Vela organiza su primera exposición en Madrid, ciudad en la que conoce a su esposa Angelina y a la que se trasladará a vivir en 1948. Después lo invitaría a su casa asturiana de Llanes, cuyo paisaje lo cautiva. Años después Muller fijaría su residencia en Andrín, un paraíso natural donde construye una casa de campo y donde viviría hasta su muerte en 2000 («La vida de cada uno consiste en un montón de errores y algún acierto, y mi único acierto ha sido edificar esta casa en Andrín», diría a José Girón en su obra «La luz domesticada»).

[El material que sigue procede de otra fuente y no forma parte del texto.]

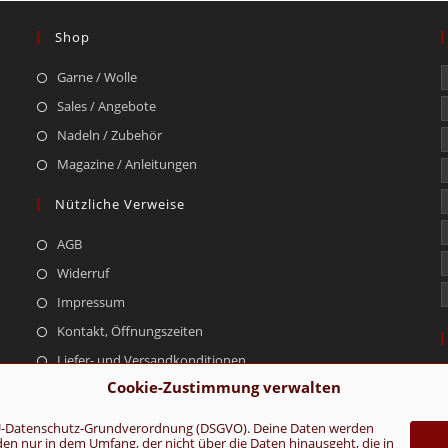
Shop
Garne / Wolle
Sales / Angebote
Nadeln / Zubehör
Magazine / Anleitungen
Nützliche Verweise
AGB
Widerruf
Impressum
Kontakt, Öffnungszeiten
Liefer- und Versandkonditionen
Cookie-Zustimmung verwalten
r EU-Datenschutz-Grundverordnung (DSGVO). Deine Daten werden
rden nur in dem Umfang, der nicht über die Daten hinausgeht, die in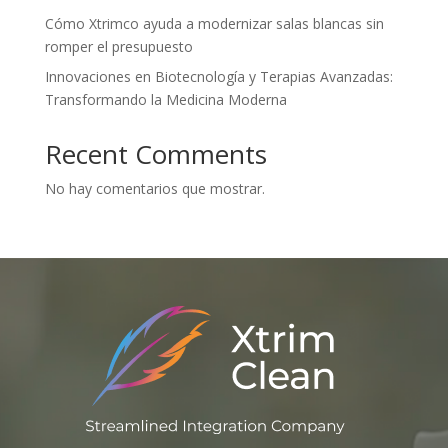
Cómo Xtrimco ayuda a modernizar salas blancas sin
romper el presupuesto
Innovaciones en Biotecnología y Terapias Avanzadas:
Transformando la Medicina Moderna
Recent Comments
No hay comentarios que mostrar.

En África Nicolás Muller descubrió la intensa luz y el exotismo que iban a dar a sus fotografías una nueva dimensión, añadida a las influencias de Moholy-Nagy, el constructivismo y la Bauhaus. Su obra africana, de la que en esta exposición se puede ver una amplia representación, está recogida en libros como «Tánger por el Jalifa» y «Estampas marroquíes». También en el catálogo, que La Fábrica ha editado en su colección Obras Maestras.
España como meta
En España, introducido por Vela en los círculos de la «Revista de Occidente» y en las tertulias del Café Gijón, conoce a la práctica totalidad de escritores, poetas, intelectuales y artistas que viven en el Madrid de esos años, con quienes se relaciona y a los que retrata con asiduidad: Barjola, Canogar, Palazuelo, Guinovart, Tapies, Úrculo, Vicente Aleixandre, Dámaso Alonso, Celaya, Bousoño, José Hierro, Rosales, Vivanco, Ridruejo, Cela, Baroja, Aldecoa, Carmen Laforet.... Colabora con los diarios «Informaciones», «Arriba» y «ABC» y con la revista «Semana».
Hace también fotos para «National Geographic» y sobre todo para «Mundo Hispánico». En 1947, durante un viaje a Asturias, asiste a una corrida de toros en Santander, donde toma las últimas fotografías de Manolete.

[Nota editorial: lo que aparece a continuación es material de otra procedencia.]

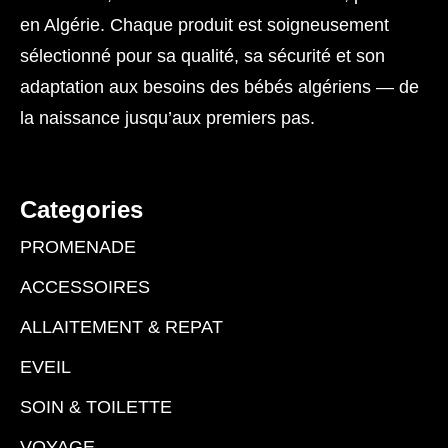
en Algérie. Chaque produit est soigneusement
sélectionné pour sa qualité, sa sécurité et son
adaptation aux besoins des bébés algériens — de
la naissance jusqu’aux premiers pas.
Categories
PROMENADE
ACCESSOIRES
ALLAITEMENT & REPAT
EVEIL
SOIN & TOILETTE
VOYAGE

En los años sesenta recorre España para elaborar unas guías que dedica a cada una de las regiones del país, un testimonio que quedará para la posteridad como uno de los documentos más auténticos de la España de la posguerra: «España clara», «Cataluña», «Andalucía», «Baleares», «Canarias», «País Vasco»... reúnen en sus páginas uno de los testimonios más auténticos de la España del franquismo, con sus oropeles y sus miserias, a cuyas imágenes acompañan textos de Azorín, de Ridruejo, de Pío Baroja, de Fernando Quiñones... que componen un fresco impagable de un país y de sus gentes durante la posguerra y el desarrollismo de los años sesenta.